Background: Neonatal sepsis is a systemic inflammatory response syndrome in neonates. The molecular mechanism of neonatal sepsis remains incompletely clarified. The purpose of this study was to explore the potential value of receptor interacting protein 3 (RIP3) in neonatal sepsis.
Methods: 93 neonates with sepsis and 93 neonates without infectious diseases were enrolled in this study from September 2019 to March 2021. Plasma RIP3 was detected by enzyme-linked immunosorbent assay (ELISA) and assessed along with whole blood hypersensitive C-reactive protein (hs-CRP) and platelet count (PLT). Differences of RIP3, hs-CRP and PLT between the two groups were compared. Changes of the three indicators in sepsis were also observed after treatment. The diagnostic value of indicators for neonatal sepsis was evaluated by receiver operating characteristic (ROC) curve.

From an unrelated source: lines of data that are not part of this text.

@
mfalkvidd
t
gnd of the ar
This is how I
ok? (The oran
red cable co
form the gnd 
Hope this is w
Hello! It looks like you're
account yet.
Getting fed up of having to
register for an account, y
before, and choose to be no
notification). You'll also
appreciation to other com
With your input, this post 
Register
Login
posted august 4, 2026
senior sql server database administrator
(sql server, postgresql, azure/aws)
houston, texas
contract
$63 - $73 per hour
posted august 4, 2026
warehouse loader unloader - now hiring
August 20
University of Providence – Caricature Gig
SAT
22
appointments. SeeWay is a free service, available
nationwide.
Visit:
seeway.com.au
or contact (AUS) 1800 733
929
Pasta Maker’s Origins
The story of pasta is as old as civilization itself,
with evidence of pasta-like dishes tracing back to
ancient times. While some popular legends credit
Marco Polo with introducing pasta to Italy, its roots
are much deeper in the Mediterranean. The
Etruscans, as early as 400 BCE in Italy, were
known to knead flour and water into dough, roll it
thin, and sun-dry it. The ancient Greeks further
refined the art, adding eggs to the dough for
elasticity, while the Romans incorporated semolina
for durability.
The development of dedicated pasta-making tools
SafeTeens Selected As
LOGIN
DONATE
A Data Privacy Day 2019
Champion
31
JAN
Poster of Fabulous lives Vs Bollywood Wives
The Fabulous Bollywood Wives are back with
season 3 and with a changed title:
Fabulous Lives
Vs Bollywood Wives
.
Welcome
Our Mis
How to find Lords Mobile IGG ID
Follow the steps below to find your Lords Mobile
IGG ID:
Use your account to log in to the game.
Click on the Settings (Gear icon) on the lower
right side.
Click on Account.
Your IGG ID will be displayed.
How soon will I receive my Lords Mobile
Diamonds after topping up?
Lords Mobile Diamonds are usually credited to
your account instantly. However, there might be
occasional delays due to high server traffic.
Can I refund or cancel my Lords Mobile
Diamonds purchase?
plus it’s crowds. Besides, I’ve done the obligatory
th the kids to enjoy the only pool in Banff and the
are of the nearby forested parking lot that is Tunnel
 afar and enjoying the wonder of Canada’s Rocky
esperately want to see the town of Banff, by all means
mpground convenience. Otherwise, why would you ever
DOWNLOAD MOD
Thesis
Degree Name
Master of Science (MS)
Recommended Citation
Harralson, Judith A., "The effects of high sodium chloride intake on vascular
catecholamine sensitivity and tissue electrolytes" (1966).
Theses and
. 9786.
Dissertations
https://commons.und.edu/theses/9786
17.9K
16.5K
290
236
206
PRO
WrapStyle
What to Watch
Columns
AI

Results: In sepsis group, RIP3 and hs-CRP levels were significantly higher than those in control group (RIP3, p < 0.0001; hs-CRP, p < 0.0001), and PLT level was significantly lower than that in control group (p<0.0001). After treatment, RIP3 and hs-CRP levels among septic survivors had a significant decrease (p<0.0001) and PLT level had a significant improvement (p=0.0028). With RIP3>15464.72 pg/mL, CRP>3.24 mg/L, PLT<205.00×109 /L as the positive criteria, the sensitivity of the three indicators in the diagnosis of neonatal sepsis was 68.8%, 64.5%, 59.1%, and the specificity was 91.4%, 82.8%, 79.6%, respectively. The combination of RIP3, CRP and PLT showed 76.3% sensitivity and 94.6% sensitivity.
Conclusions: RIP3 may attribute to the early diagnosis and understanding therapeutic effect of neonatal sepsis. The combined detection of RIP3, CRP and PLT may be more effective than individual ones in the diagnosis of neonatal sepsis.